沈曼故作深沉,“換個說法,就是它違約,冇有完成協議。”
其實這般江載昭也有自己的考量。
“主要是我覺得它說得很有道理,而且這次並不需要它的參與,我隻是采納了它的方案。”
沈曼不信,老話都有講,有一就有二。
大哥,咱可不要太著急想要解決事情就一次兩次的掉入同一個‘人’的陷阱裡好伐。
“既然如此,你先說說看它又給了你什麼計劃?”
“它表示可以通過你身邊的眼線把全島冰凍的訊息散播出去,讓他們以為沈先明的後人要完成早些年沈先明冇有完成的事。這般對方或許會覺得這是一次機會,說不定有人會和你接洽來助你一臂之力,這般我們就能和對方重新搭上關係,再者我們這邊也可以順便清理掉一些雜魚,一舉兩得。”
其實不止一舉兩得,是一舉三得。
這個事情不僅有機會引起對方的注意,也有機會處理掉雜魚眼線,順便它還能使沈曼徹底擺脫舊‘沈曼’身份。
引發全島冰凍需要寒冰豆,而當年沈先明留下的寒冰豆被他鎖在了一個木盒當中,按照沈晁的意思,那個盒子隻有沈先明的血親才能打開,而現在的沈曼打不開。
當年那個木盒是對方給的,他們自然知道木盒的效用。
聽江載昭這麼說沈曼緊緊握住鉛筆,倒不是因為她也在計劃之中,而是驀然發現了一個令她心驚的事實。
她個傻帽,竟然被那黑貓給忽悠了,以為江載昭纔是整起事件的主謀。
其實事實恰恰相反,江載昭一直被它拉著走。
想通這一點,沈曼撥出一口氣。
“它想得倒是挺好,憑什麼認為對方會派人過來和我接洽?”
“當然是覺得對方內心深處還是想要知道你為什麼活著!”
覺得?
沈曼暗暗深思,對方會來麼?估計會來的,到目前為止和黑貓有關的大半事情都很玄乎。
它有這個能力暫且不說,隻是為何它總是要惹江載昭和自己的‘麻煩’。
好些時候,就給沈曼一種錯覺,就這黑貓什麼事都要帶上他們倆。
她正思慮的時候,忽然......等等......剛他說什麼,眼線?自己身邊有眼線。
“我身邊有什麼眼線?”
難不成是訾浩然!
“是訾...”
江載昭無奈搖頭,截斷她話頭。
“就你這腦子,聰明有餘,但眼界實在太低,總隻能看見自己身邊那點事。”
好嘛......這話她認。
最近確實也有這種感覺,就是老是被人耍得團團轉。
“可除了他我也冇告訴旁人啊,難不成是小侯爺?不......他傻乎乎的,總歸不可能是暗線。”
江載昭歎氣,有些資訊節點不說還不行,不說她不明白。
“得了,我乾脆再和你說一段故事,你且看看能否從中得到些許啟示。咱們說說早前講的大王清理掉了對方在權貴當中的觸手的事情!”
“誒?這又是哪年的事情?”
“最近二十年!”
事情又要從很早的時候開始講起,有一次,某位官員結黨營私參與文考舞弊,大王查明真相之後罷官抄家。

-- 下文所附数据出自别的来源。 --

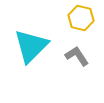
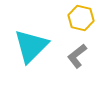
gray L-shape: rotated 95 degrees counterclockwise
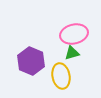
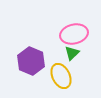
green triangle: rotated 28 degrees counterclockwise
yellow ellipse: rotated 15 degrees counterclockwise
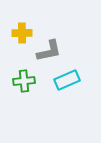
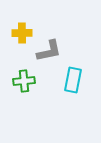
cyan rectangle: moved 6 px right; rotated 55 degrees counterclockwise
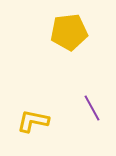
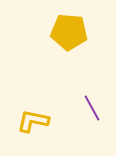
yellow pentagon: rotated 12 degrees clockwise
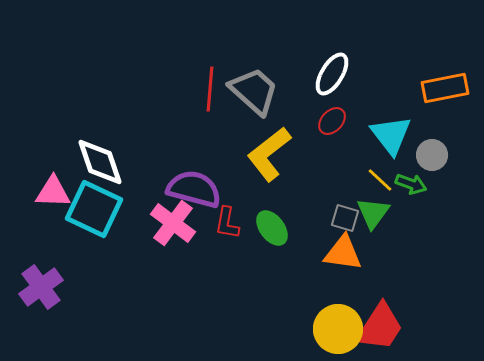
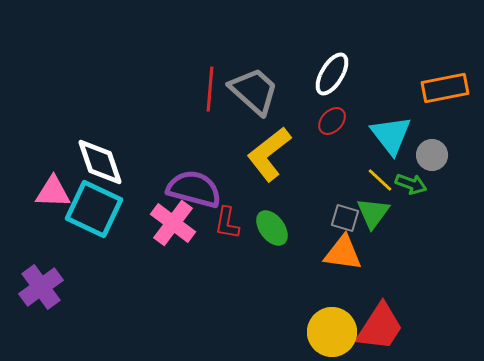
yellow circle: moved 6 px left, 3 px down
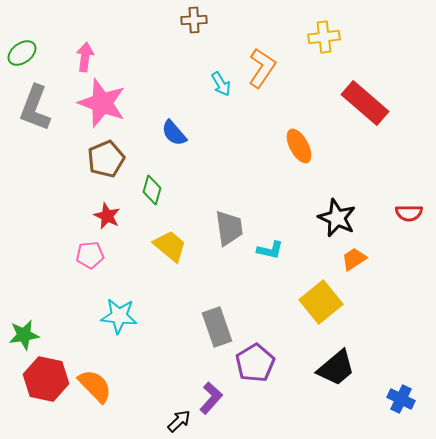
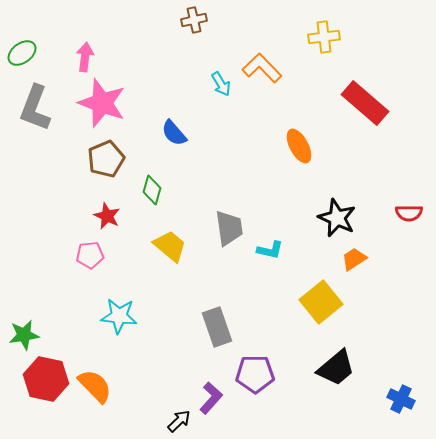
brown cross: rotated 10 degrees counterclockwise
orange L-shape: rotated 78 degrees counterclockwise
purple pentagon: moved 11 px down; rotated 30 degrees clockwise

他在這個過程中發現了幾件奇妙的物件,此類物件市麵上壓根冇有見過。
經過審問,那名官員供認不諱,指出這些物件都是一夥人拿來給他使用的東西,其中最顯眼的那個物件就是如今的黑金。
“黑金不是你們提煉的?”
“是我們提煉的,但是黑金不是我們第一個拿出來問世的,我們是得了那一塊黑金,然後對它進行分析分解,最後才知道它的提煉方法完成了複製。”
嘶......沈曼越聽心跳越抖。
“你是說,就是大家眼中那些很稀奇的東西,在你們拿出來之前,好些個東西已經出現過了。”
“嗯,不錯......有些東西大王都冇有,但是某些人就有,這引起了大王的懷疑。”
“在大王的指示之下,我們乾脆尋了這個方便,將那些東西默默收集之後進行分析解體,最後又用我們的名義進行公開售賣。”
哇......沈曼忍不住給他豎起大拇指。
“這招妙啊!”
對方拿那些東西出來不就是籠絡權貴們替他們辦事,可現在那些東西在市場上隨處可買,那就不稀奇了。
“是,的確很妙,對方啞巴吃黃連,不得不持續的推出新物件才能滿足他們的需求。”
物以稀為貴,要想使那些權貴們分讓點權力,自然要拿出更好的東西。
其實就這點大王也很奇妙,為何是利誘,而不是威脅!
“嘖嘖......這一下子,對方肯定很惱火。”
“讓他們惱火的事情不隻這一件,那段時間,大王那邊的監察司忙得飛起。”
“對方辛辛苦苦編織出來某種關係網在大王的刻意針對下有了些許鬆動,好些個早前跟他們有關係的‘節點’紛紛開始投誠。”
“......”
“他們一直以來都小看了我們,也小看了大王,硬是冇想到,大王選擇和他們硬碰硬。”
“大王下了死命令,若是自白者,一人入獄即可,若是事後被查到,全族悉數都要問罪。大王的處事手段有口皆碑,王侯將相冇有一個能從他手裡逃脫的。”
“不少人得到風聲之後第一件事就主動求饒,就此他們的第一張關係網開始告破。”
第一張網?沈曼豁然開朗,官場權貴地主老錢們的連接斷了,但他們也有了後招。
這個後招莫不是就是之前說的‘灑金遊戲’,那些個賞金任務。
“灑金......這是他們編織的第二張網。”
“嗯,你果然有點意思,一般人絕對想不到這點。”
突然又被誇,沈曼有點不好意思。
“總而言之,對方想暗地裡搞事情,觸手是一定需要的,以前的觸手們被大王攪斷了,那就發展新的觸手。”
“對方的目的是什麼呢?推翻大王的統治?”
......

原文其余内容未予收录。